At first blush, the 1963
Andy Williams album
Days of Wine and Roses and the 1966
Andy Williams album
In the Arms of Love look like an odd pairing for Collectables Records' two-fer series of CD reissues, and you wonder why the albums were not paired with LPs adjacent to them chronologically, especially because
Days of Wine and Roses was by far
Williams' biggest commercial success, topping the charts for months, and
In the Arms of Love was a commercial disappointment, the only newly recorded album
Williams made between 1963 and 1969 that was not a gold-record seller. (Maybe that's the reason for the pairing, if Collectables figured the first album would help sell the second.) In retrospect, however, the two albums deserve to be together because they are
Williams' two least impressive efforts of the period.
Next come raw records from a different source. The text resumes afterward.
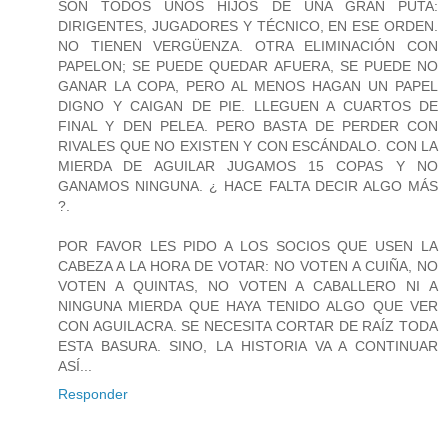
SON TODOS UNOS HIJOS DE UNA GRAN PUTA:
DIRIGENTES, JUGADORES Y TÉCNICO, EN ESE ORDEN.
NO TIENEN VERGÜENZA. OTRA ELIMINACIÓN CON
PAPELON; SE PUEDE QUEDAR AFUERA, SE PUEDE NO
GANAR LA COPA, PERO AL MENOS HAGAN UN PAPEL
DIGNO Y CAIGAN DE PIE. LLEGUEN A CUARTOS DE
FINAL Y DEN PELEA. PERO BASTA DE PERDER CON
RIVALES QUE NO EXISTEN Y CON ESCÁNDALO. CON LA
MIERDA DE AGUILAR JUGAMOS 15 COPAS Y NO
GANAMOS NINGUNA. ¿ HACE FALTA DECIR ALGO MÁS
?.
POR FAVOR LES PIDO A LOS SOCIOS QUE USEN LA
CABEZA A LA HORA DE VOTAR: NO VOTEN A CUIÑA, NO
VOTEN A QUINTAS, NO VOTEN A CABALLERO NI A
NINGUNA MIERDA QUE HAYA TENIDO ALGO QUE VER
CON AGUILACRA. SE NECESITA CORTAR DE RAÍZ TODA
ESTA BASURA. SINO, LA HISTORIA VA A CONTINUAR
ASÍ...
Responder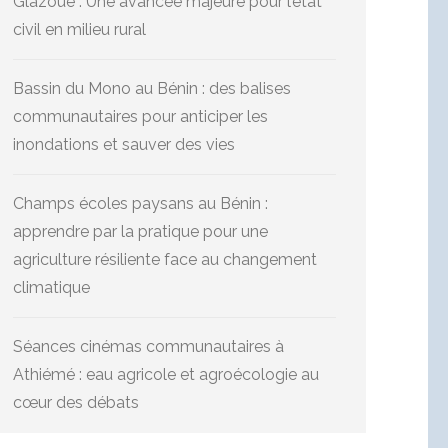
Glazoué : Une avancée majeure pour l’état
civil en milieu rural
Bassin du Mono au Bénin : des balises
communautaires pour anticiper les
inondations et sauver des vies
Champs écoles paysans au Bénin :
apprendre par la pratique pour une
agriculture résiliente face au changement
climatique
Séances cinémas communautaires à
Athiémé : eau agricole et agroécologie au
cœur des débats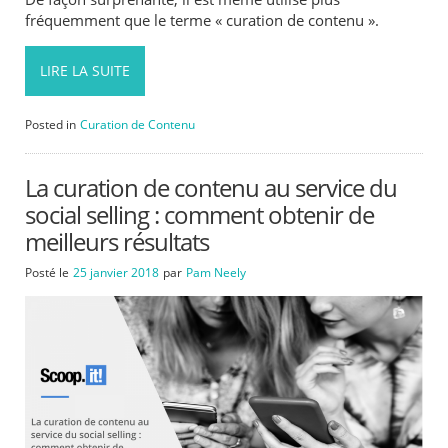
fréquemment que le terme « curation de contenu ».
LIRE LA SUITE
Posted in
Curation de Contenu
La curation de contenu au service du
social selling : comment obtenir de
meilleurs résultats
Posté le
25 janvier 2018
par
Pam Neely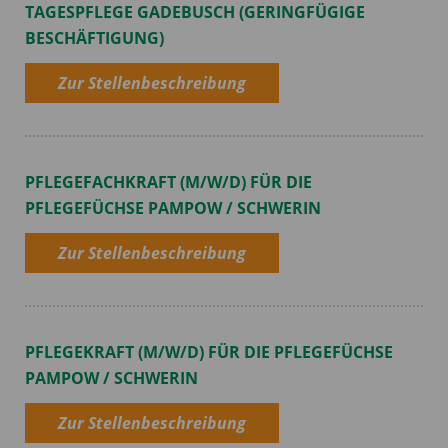
TAGESPFLEGE GADEBUSCH (GERINGFÜGIGE
BESCHÄFTIGUNG)
Zur Stellenbeschreibung
PFLEGEFACHKRAFT (M/W/D) FÜR DIE
PFLEGEFÜCHSE PAMPOW / SCHWERIN
Zur Stellenbeschreibung
PFLEGEKRAFT (M/W/D) FÜR DIE PFLEGEFÜCHSE
PAMPOW / SCHWERIN
Zur Stellenbeschreibung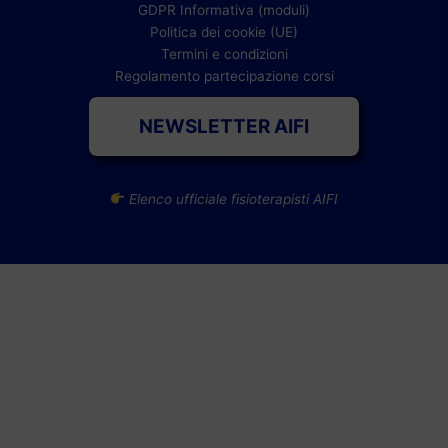
GDPR Informativa (moduli)
Politica dei cookie (UE)
Termini e condizioni
Regolamento partecipazione corsi
NEWSLETTER AIFI
Elenco ufficiale fisioterapisti AIFI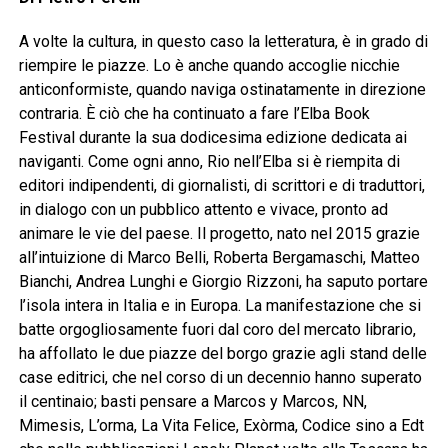
A volte la cultura, in questo caso la letteratura, è in grado di
riempire le piazze. Lo è anche quando accoglie nicchie
anticonformiste, quando naviga ostinatamente in direzione
contraria. È ciò che ha continuato a fare l’Elba Book
Festival durante la sua dodicesima edizione dedicata ai
naviganti. Come ogni anno, Rio nell’Elba si è riempita di
editori indipendenti, di giornalisti, di scrittori e di traduttori,
in dialogo con un pubblico attento e vivace, pronto ad
animare le vie del paese. Il progetto, nato nel 2015 grazie
all’intuizione di Marco Belli, Roberta Bergamaschi, Matteo
Bianchi, Andrea Lunghi e Giorgio Rizzoni, ha saputo portare
l’isola intera in Italia e in Europa. La manifestazione che si
batte orgogliosamente fuori dal coro del mercato librario,
ha affollato le due piazze del borgo grazie agli stand delle
case editrici, che nel corso di un decennio hanno superato
il centinaio; basti pensare a Marcos y Marcos, NN,
Mimesis, L’orma, La Vita Felice, Exòrma, Codice sino a Edt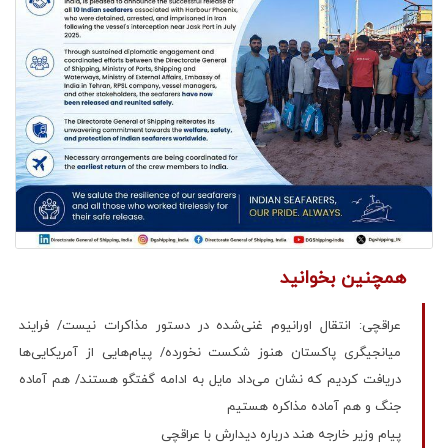
همچنین بخوانید
عراقچی: انتقال اورانیوم غنی‌شده در دستور مذاکرات نیست/ فرایند
میانجیگری پاکستان هنوز شکست نخورده/ پیام‌هایی از آمریکایی‌ها
دریافت کردیم که نشان می‌داد مایل به ادامه گفتگو هستند/ هم آماده
جنگ و هم آماده مذاکره هستیم
پیام وزیر خارجه هند درباره دیدارش با عراقچی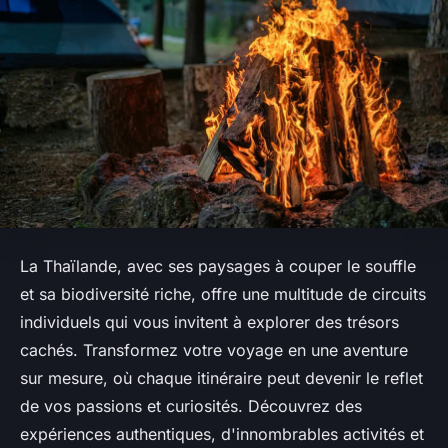
La Thaïlande, avec ses paysages à couper le souffle
et sa biodiversité riche, offre une multitude de circuits
individuels qui vous invitent à explorer des trésors
cachés. Transformez votre voyage en une aventure
sur mesure, où chaque itinéraire peut devenir le reflet
de vos passions et curiosités. Découvrez des
expériences authentiques, d'innombrables activités et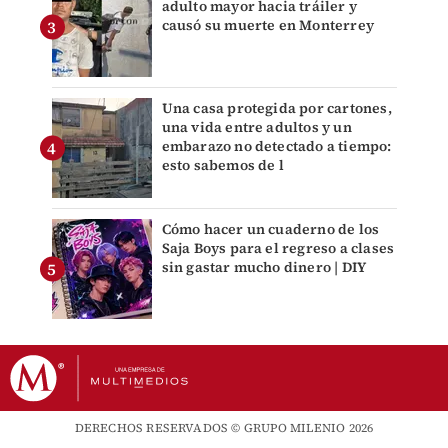
adulto mayor hacia tráiler y
causó su muerte en Monterrey
Una casa protegida por cartones,
una vida entre adultos y un
embarazo no detectado a tiempo:
esto sabemos de l
Cómo hacer un cuaderno de los
Saja Boys para el regreso a clases
sin gastar mucho dinero | DIY
DERECHOS RESERVADOS © GRUPO MILENIO 2026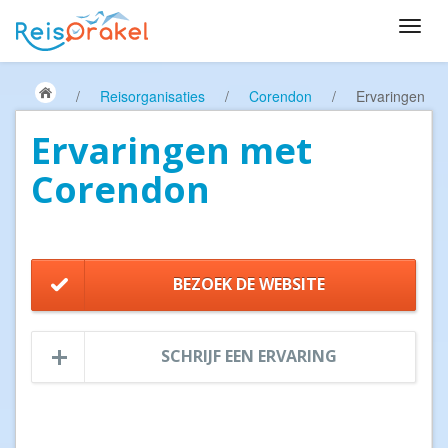
/
Reisorganisaties
/
Corendon
/
Ervaringen
Ervaringen met
Corendon
BEZOEK DE WEBSITE
SCHRIJF EEN ERVARING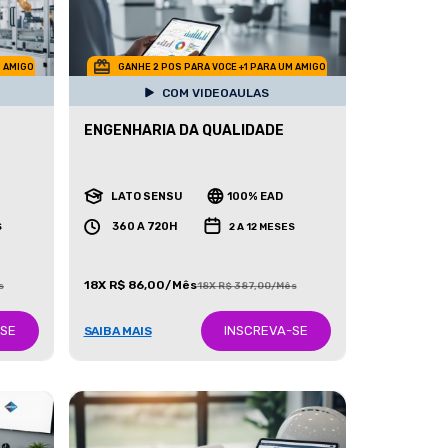
M AMIGO
GANHE 2 POS PARA VOCE +1 PARA UM AMIGO
COM VIDEOAULAS
ENGENHARIA DA QUALIDADE
LATO SENSU
100% EAD
360 A 720H
S
2 A 12 MESES
18X R$ 86,00/Mês
s
18X R$ 387,00/Mês
-SE
INSCREVA-SE
SAIBA MAIS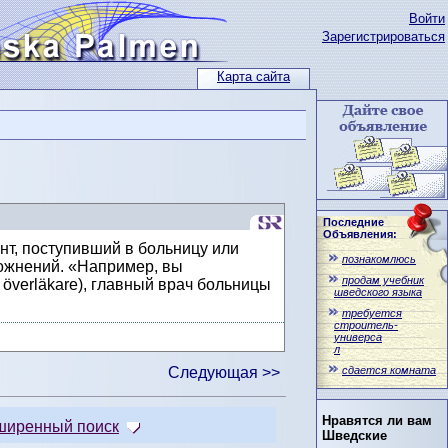
Войти
Зарегистрироваться
Карта сайта
Последние
Объявления:
нт, поступивший в больницу или
познакомлюсь
ложнений. «Например, вы
продам учебник
överläkare), главный врач больницы
шведского языка
требуется
строитель-
универса
л
сдается комната
Следующая >>
Нравятся ли вам
ширенный поиск
Шведские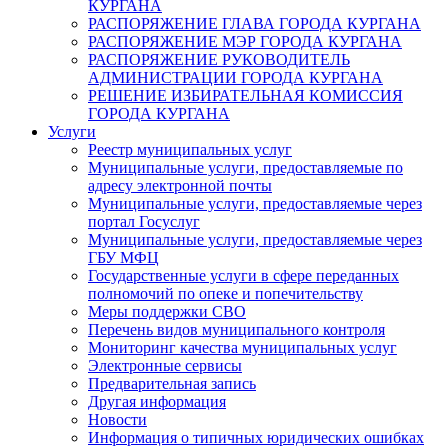
КУРГАНА
РАСПОРЯЖЕНИЕ ГЛАВА ГОРОДА КУРГАНА
РАСПОРЯЖЕНИЕ МЭР ГОРОДА КУРГАНА
РАСПОРЯЖЕНИЕ РУКОВОДИТЕЛЬ
АДМИНИСТРАЦИИ ГОРОДА КУРГАНА
РЕШЕНИЕ ИЗБИРАТЕЛЬНАЯ КОМИССИЯ
ГОРОДА КУРГАНА
Услуги
Реестр муниципальных услуг
Муниципальные услуги, предоставляемые по
адресу электронной почты
Муниципальные услуги, предоставляемые через
портал Госуслуг
Муниципальные услуги, предоставляемые через
ГБУ МФЦ
Государственные услуги в сфере переданных
полномочий по опеке и попечительству
Меры поддержки СВО
Перечень видов муниципального контроля
Мониторинг качества муниципальных услуг
Электронные сервисы
Предварительная запись
Другая информация
Новости
Информация о типичных юридических ошибках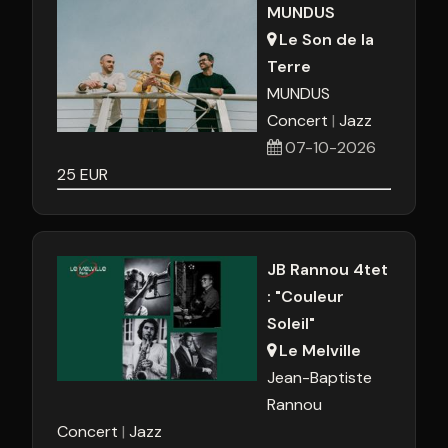
MUNDUS
Le Son de la
Terre
MUNDUS
Concert
Jazz
07-10-2026
25
EUR
JB Rannou 4tet
: "Couleur
Soleil"
Le Melville
Jean-Baptiste
Rannou
Concert
Jazz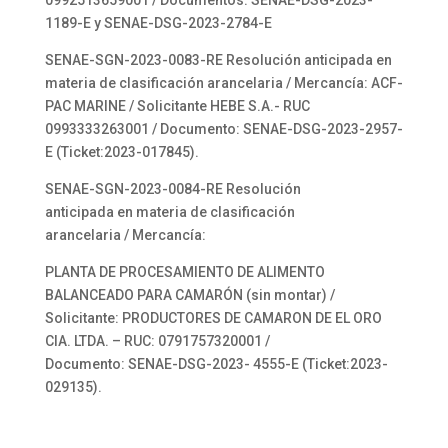
0992513659001 / Documentos: SENAE-DSG-2023-
1189-E y SENAE-DSG-2023-2784-E
SENAE-SGN-2023-0083-RE Resolución anticipada en
materia de clasificación arancelaria / Mercancía: ACF-
PAC MARINE / Solicitante HEBE S.A.- RUC
0993333263001 / Documento: SENAE-DSG-2023-2957-
E (Ticket:2023-017845).
SENAE-SGN-2023-0084-RE Resolución
anticipada en materia de clasificación
arancelaria / Mercancía:
PLANTA DE PROCESAMIENTO DE ALIMENTO
BALANCEADO PARA CAMARÓN (sin montar) /
Solicitante: PRODUCTORES DE CAMARON DE EL ORO
CIA. LTDA. – RUC: 0791757320001 /
Documento: SENAE-DSG-2023- 4555-E (Ticket:2023-
029135).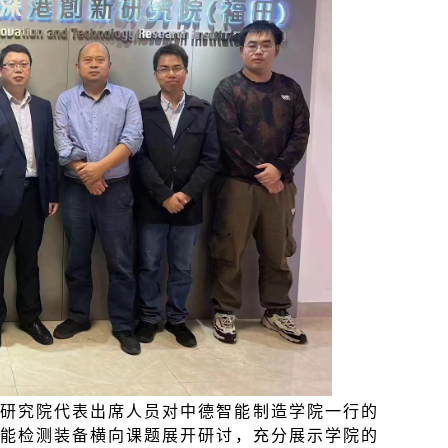
研究院代表出席人员对中德智能制造学院一行的
能检测装备横向课题展开研讨，充分展示学院的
Despite its commercial success, which was built on the inclusion of the number one hit "Can't Get Used to Losing You" and the Oscar-winning title song,
Days of Wine and Roses is an extremely uneven collection that features a number of singularly inappropriate arrangements.
In the Arms of Love fails because it does not achieve the stylistic balance
Williams strove for on his albums; too much of it features becalmed performances set to samba rhythms. None of this is to say that the albums don't feature some effective performances of memorable tunes by
Williams. But on the whole, these are among his weaker efforts.